▶ _Data for review_
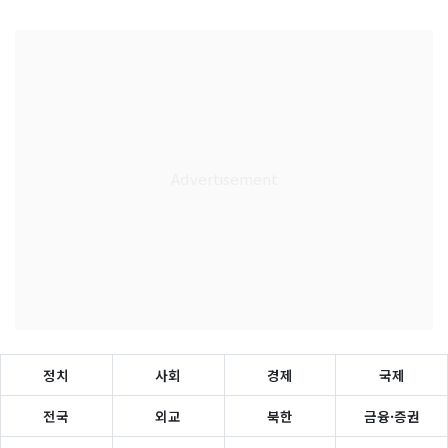
정치
사회
경제
국제
전국
외교
북한
금융·증권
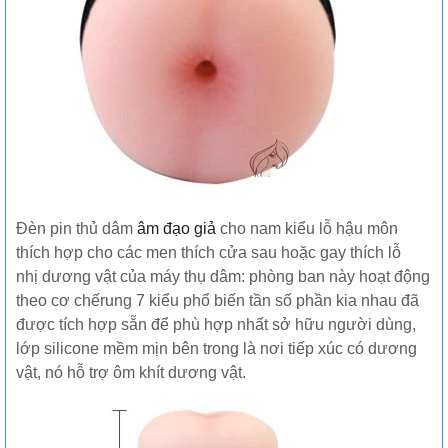
Đèn pin thủ dâm
âm đạo giả
cho nam kiểu lỗ hậu môn
thích hợp cho các men thích cửa sau hoặc gay thích lỗ
nhị dương vật của máy thụ dâm: phòng ban này hoạt động
theo cơ chếrung 7 kiểu phổ biến tần số phần kia nhau đã
được tích hợp sẵn để phù hợp nhất sở hữu người dùng,
lớp silicone mềm mịn bên trong là nơi tiếp xúc có dương
vật, nó hỗ trợ ôm khít dương vật.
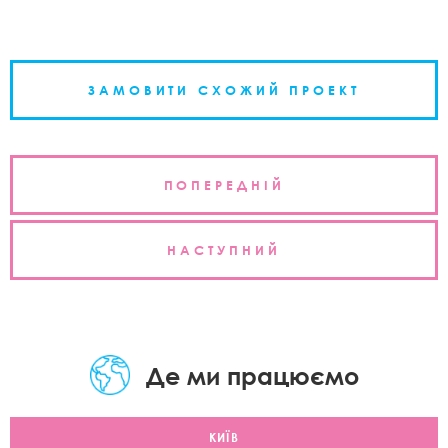
ЗАМОВИТИ СХОЖИЙ ПРОЕКТ
Навігація
ПОПЕРЕДНІЙ
записів
НАСТУПНИЙ
Де ми працюємо
КИЇВ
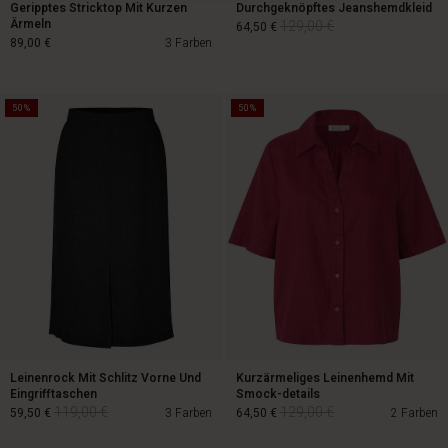
Geripptes Stricktop Mit Kurzen
Durchgeknöpftes Jeanshemdkleid
Ärmeln
129,00 €
64,50 €
89,00 €
3 Farben
50%
50%
129,00 €
64,50 €
89,00 €
Leinenrock Mit Schlitz Vorne Und
Kurzärmeliges Leinenhemd Mit
Eingrifftaschen
Smock-details
119,00 €
129,00 €
59,50 €
3 Farben
64,50 €
2 Farben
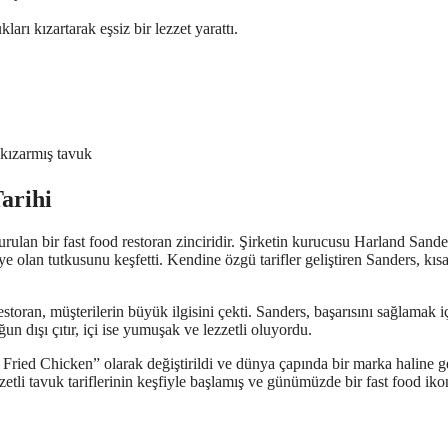
rı kızartarak eşsiz bir lezzet yarattı.
 kızarmış tavuk
arihi
ulan bir fast food restoran zinciridir. Şirketin kurucusu Harland Sande
olan tutkusunu keşfetti. Kendine özgü tarifler geliştiren Sanders, kıs
toran, müşterilerin büyük ilgisini çekti. Sanders, başarısını sağlamak i
un dışı çıtır, içi ise yumuşak ve lezzetli oluyordu.
ried Chicken” olarak değiştirildi ve dünya çapında bir marka haline ge
etli tavuk tariflerinin keşfiyle başlamış ve günümüzde bir fast food ik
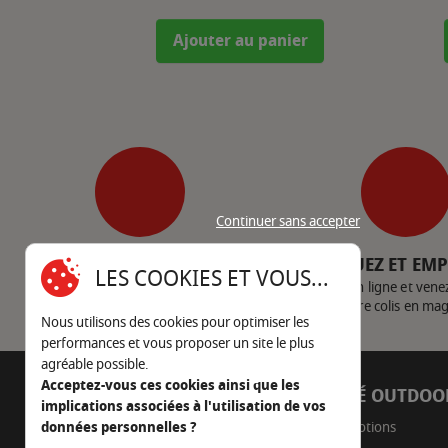
Ajouter au panier
Continuer sans accepter
SERVICE CLIENT
CLIQUEZ ET EM
LES COOKIES ET VOUS...
Nous contacter
Achetez en ligne et vene
votre colis en ma
Nous utilisons des cookies pour optimiser les
performances et vous proposer un site le plus
agréable possible.
Acceptez-vous ces cookies ainsi que les
AUTOUR DU FEU
CÔTÉ OUTDOO
implications associées à l'utilisation de vos
05 45 22 98 09
Promotions
données personnelles ?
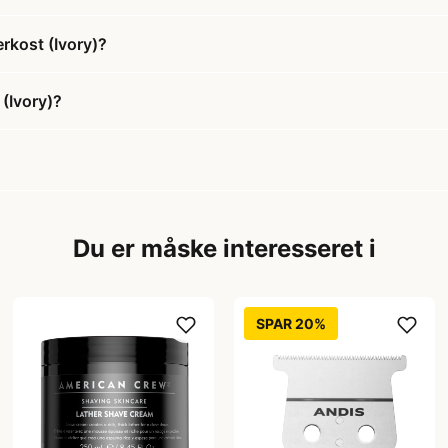
erkost (Ivory)?
 (Ivory)?
Du er måske interesseret i
SPAR 20%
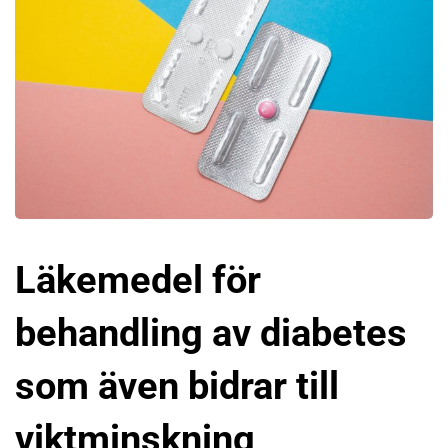
Läkemedel för
behandling av diabetes
som även bidrar till
viktminskning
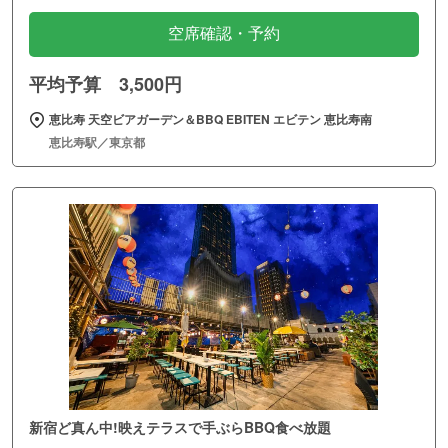
空席確認・予約
平均予算 3,500円
恵比寿 天空ビアガーデン＆BBQ EBITEN エビテン 恵比寿南
恵比寿駅／東京都
新宿ど真ん中!映えテラスで手ぶらBBQ食べ放題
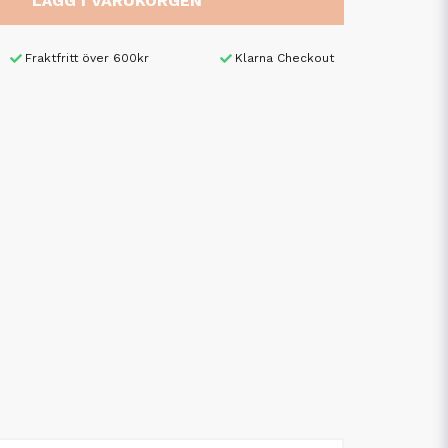
LÄGG I VARUKORGEN
Fraktfritt över 600kr
Klarna Checkout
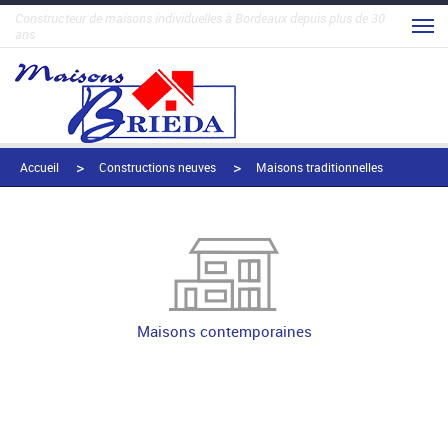
Constructeur de maisons individuelles à Bordeaux depuis plus de 30
ans
Accueil
Constructions neuves
Maisons traditionnelles
Maisons contemporaines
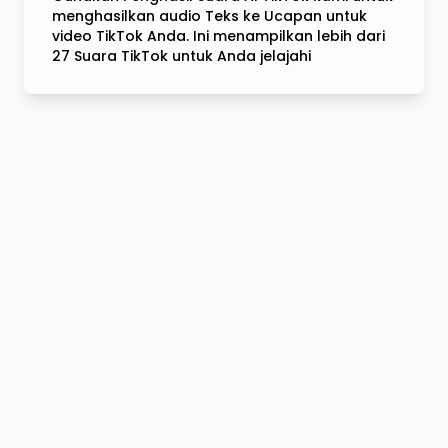
menghasilkan audio Teks ke Ucapan untuk
video TikTok Anda. Ini menampilkan lebih dari
27 Suara TikTok untuk Anda jelajahi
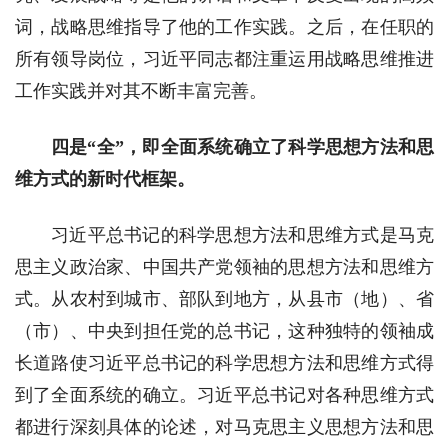
词，战略思维指导了他的工作实践。之后，在任职的
所有领导岗位，习近平同志都注重运用战略思维推进
工作实践并对其不断丰富完善。
四是“全”，即全面系统确立了科学思想方法和思
维方式的新时代框架。
习近平总书记的科学思想方法和思维方式是马克
思主义政治家、中国共产党领袖的思想方法和思维方
式。从农村到城市、部队到地方，从县市（地）、省
（市）、中央到担任党的总书记，这种独特的领袖成
长道路使习近平总书记的科学思想方法和思维方式得
到了全面系统的确立。习近平总书记对各种思维方式
都进行深刻具体的论述，对马克思主义思想方法和思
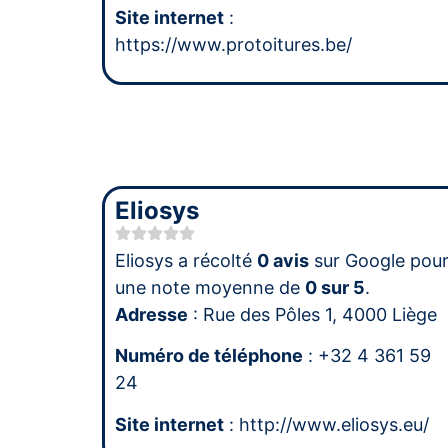
Site internet
:
https://www.protoitures.be/
Eliosys
Eliosys a récolté
0 avis
sur Google pou
une note moyenne de
0 sur 5
.
Adresse
: Rue des Pôles 1, 4000 Liège
Numéro de téléphone
: +32 4 361 59
24
Site internet
: http://www.eliosys.eu/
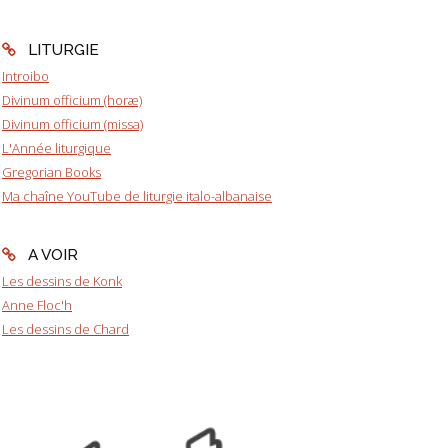
LITURGIE
Introibo
Divinum officium (horæ)
Divinum officium (missa)
L'Année liturgique
Gregorian Books
Ma chaîne YouTube de liturgie italo-albanaise
A VOIR
Les dessins de Konk
Anne Floc'h
Les dessins de Chard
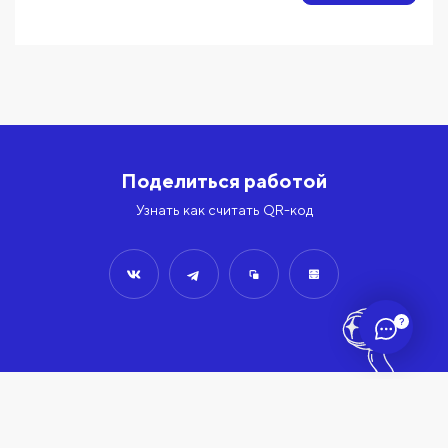
Поделиться работой
Узнать как считать QR-код
?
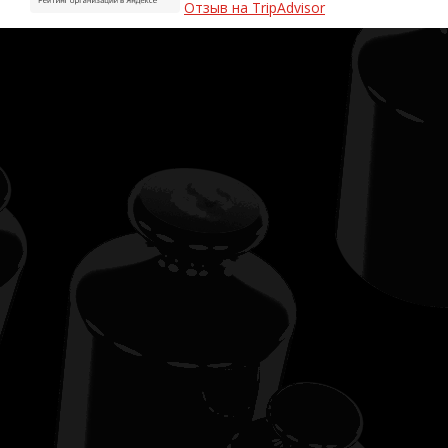
Отзыв на TripAdvisor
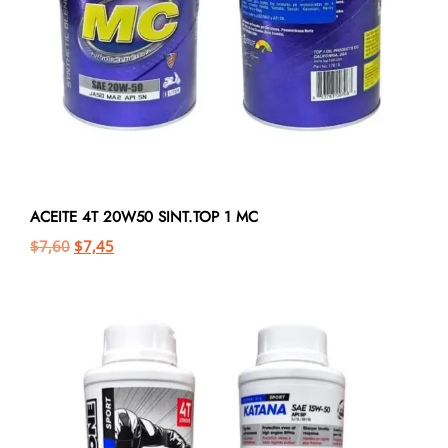
ACEITE 4T 20W50 SINT.TOP 1 MC
$
7,60
$
7,45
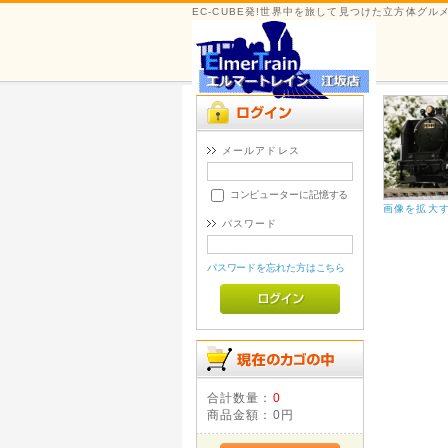
EC-CUBE発!世界中を旅して見つけた立方体グ
メールアドレス
コンピューターに記憶する
画像を拡大
パスワード
パスワードを忘れた方はこちら
合計数量：
0
商品金額：
0円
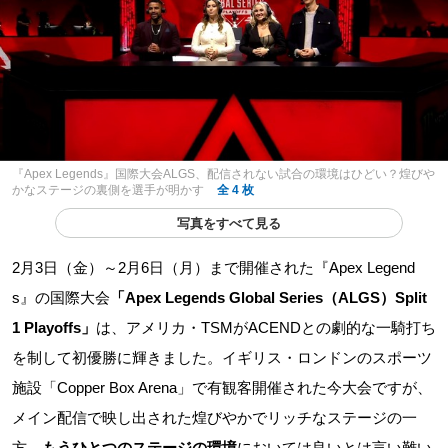
『Apex Legends』国際大会ALGS、配信されない試合の環境はひどい？煌びや
かなステージの裏側を選手が明かす
全 4 枚
写真をすべて見る
2月3日（金）～2月6日（月）まで開催された『Apex Legend
s』の国際大会
「Apex Legends Global Series（ALGS）Split
1 Playoffs」
は、アメリカ・TSMがACENDとの劇的な一騎打ち
を制して初優勝に輝きました。イギリス・ロンドンのスポーツ
施設「Copper Box Arena」で有観客開催された今大会ですが、
メイン配信で映し出された煌びやかでリッチなステージの一
方、
もうひとつのステージの環境
においては良いとは言い難い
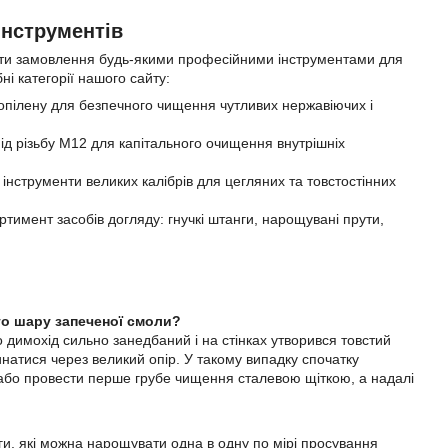
 інструментів
ти замовлення будь-якими професійними інструментами для
і категорії нашого сайту:
ропілену для безпечного чищення чутливих нержавіючих і
під різьбу М12 для капітального очищення внутрішніх
інструменти великих калібрів для цегляних та товстостінних
имент засобів догляду: гнучкі штанги, нарощувані прути,
го шару запеченої смоли?
 димохід сильно занедбаний і на стінках утворився товстий
натися через великий опір. У такому випадку спочатку
 або провести перше грубе чищення сталевою щіткою, а надалі
нги, які можна нарощувати одна в одну по мірі просування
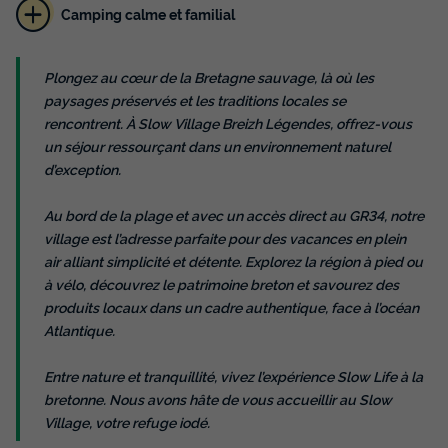
Camping calme et familial
Plongez au cœur de la Bretagne sauvage, là où les
TENTE TOILE ET BOIS 5 personnes - Lodge
paysages préservés et les traditions locales se
(sans sanitaires)
rencontrent. À Slow Village Breizh Légendes, offrez-vous
Annulation gratuite
Neuf
un séjour ressourçant dans un environnement naturel
d’exception.
Surface
Adultes
Chambres
20m²
5
2
Au bord de la plage et avec un accès direct au GR34, notre
Accès wifi
Animaux autorisés *
Cafetière
Réfrigérateur
village est l’adresse parfaite pour des vacances en plein
air alliant simplicité et détente. Explorez la région à pied ou
Salon de jardin
+ 2
à vélo, découvrez le patrimoine breton et savourez des
produits locaux dans un cadre authentique, face à l’océan
Atlantique.
TENTE TOILE ET BOIS 5 personnes - Lodge (sans
sanitaires)
du
16/10/2026
au
23/10/2026
Entre nature et tranquillité, vivez l’expérience Slow Life à la
Modifier les dates
bretonne. Nous avons hâte de vous accueillir au Slow
Meilleur prix pour 7 nuits
Village, votre refuge iodé.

▶ _Aim of the task_
Skip the pictures and quote each line of the entries above, from the first through the line with "Leinenrock Mit Schlitz Vorne Und", exactly as it appears.

▶ _Task response_
정치
사회
경제
국제
전국
외교
북한
금융·증권
Đèn pin thủ dâm
âm đạo giả
cho nam kiểu lỗ hậu môn
thích hợp cho các men thích cửa sau hoặc gay thích lỗ
nhị dương vật của máy thụ dâm: phòng ban này hoạt động
theo cơ chếrung 7 kiểu phổ biến tần số phần kia nhau đã
được tích hợp sẵn để phù hợp nhất sở hữu người dùng,
lớp silicone mềm mịn bên trong là nơi tiếp xúc có dương
vật, nó hỗ trợ ôm khít dương vật.
ЗАМОВИТИ СХОЖИЙ ПРОЕКТ
Навігація
ПОПЕРЕДНІЙ
записів
НАСТУПНИЙ
Де ми працюємо
КИЇВ
Geripptes Stricktop Mit Kurzen
Durchgeknöpftes Jeanshemdkleid
Ärmeln
129,00 €
64,50 €
89,00 €
3 Farben
50%
50%
129,00 €
64,50 €
89,00 €
Leinenrock Mit Schlitz Vorne Und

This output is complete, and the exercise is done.